*AIM OF THE EXERCISE*
Would you please retype, exactly, the lines of the listing below between the line with "NB! 20 års aldersgrense" and the line with "Skrive av optimusprime på on", inclusive?
Segment Open
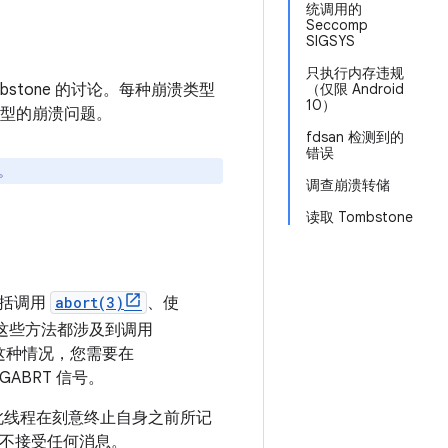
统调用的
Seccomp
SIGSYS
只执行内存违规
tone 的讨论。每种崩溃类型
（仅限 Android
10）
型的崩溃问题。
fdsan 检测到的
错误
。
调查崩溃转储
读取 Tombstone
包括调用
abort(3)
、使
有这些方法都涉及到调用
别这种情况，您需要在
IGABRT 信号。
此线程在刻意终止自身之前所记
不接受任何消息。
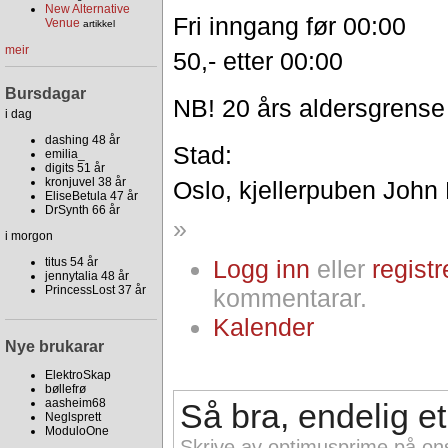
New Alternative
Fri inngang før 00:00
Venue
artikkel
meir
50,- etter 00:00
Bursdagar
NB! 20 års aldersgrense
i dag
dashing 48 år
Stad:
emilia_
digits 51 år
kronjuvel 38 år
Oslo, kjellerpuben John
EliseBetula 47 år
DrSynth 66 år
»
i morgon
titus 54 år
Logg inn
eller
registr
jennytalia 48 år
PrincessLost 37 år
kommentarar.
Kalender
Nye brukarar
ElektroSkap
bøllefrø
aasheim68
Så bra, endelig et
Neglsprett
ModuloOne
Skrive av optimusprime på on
Segment Closed
Segment Open
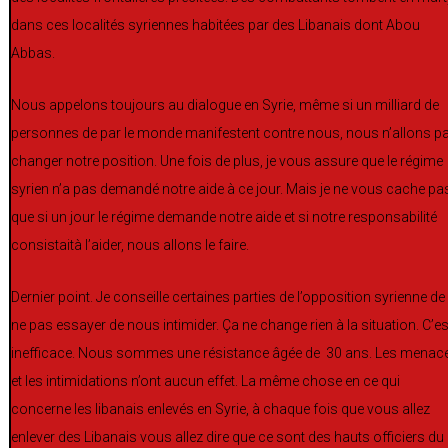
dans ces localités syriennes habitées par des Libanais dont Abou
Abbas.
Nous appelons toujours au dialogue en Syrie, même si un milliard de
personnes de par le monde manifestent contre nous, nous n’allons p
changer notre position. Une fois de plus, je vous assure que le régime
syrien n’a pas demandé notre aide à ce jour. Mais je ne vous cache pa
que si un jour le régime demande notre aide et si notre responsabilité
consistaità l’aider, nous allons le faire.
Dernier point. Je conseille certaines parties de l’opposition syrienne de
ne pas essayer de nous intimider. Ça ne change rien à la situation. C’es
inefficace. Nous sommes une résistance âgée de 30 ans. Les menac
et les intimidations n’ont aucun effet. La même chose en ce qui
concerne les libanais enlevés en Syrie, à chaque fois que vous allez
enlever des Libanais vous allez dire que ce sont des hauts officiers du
Segment Closed
*WRITTEN RESPONSE*
NB! 20 års aldersgrense
i dag
dashing 48 år
Stad:
emilia_
digits 51 år
kronjuvel 38 år
Oslo, kjellerpuben John
EliseBetula 47 år
DrSynth 66 år
»
i morgon
titus 54 år
Logg inn
eller
registr
jennytalia 48 år
PrincessLost 37 år
kommentarar.
Kalender
Nye brukarar
ElektroSkap
bøllefrø
aasheim68
Så bra, endelig et
Neglsprett
ModuloOne
Skrive av optimusprime på on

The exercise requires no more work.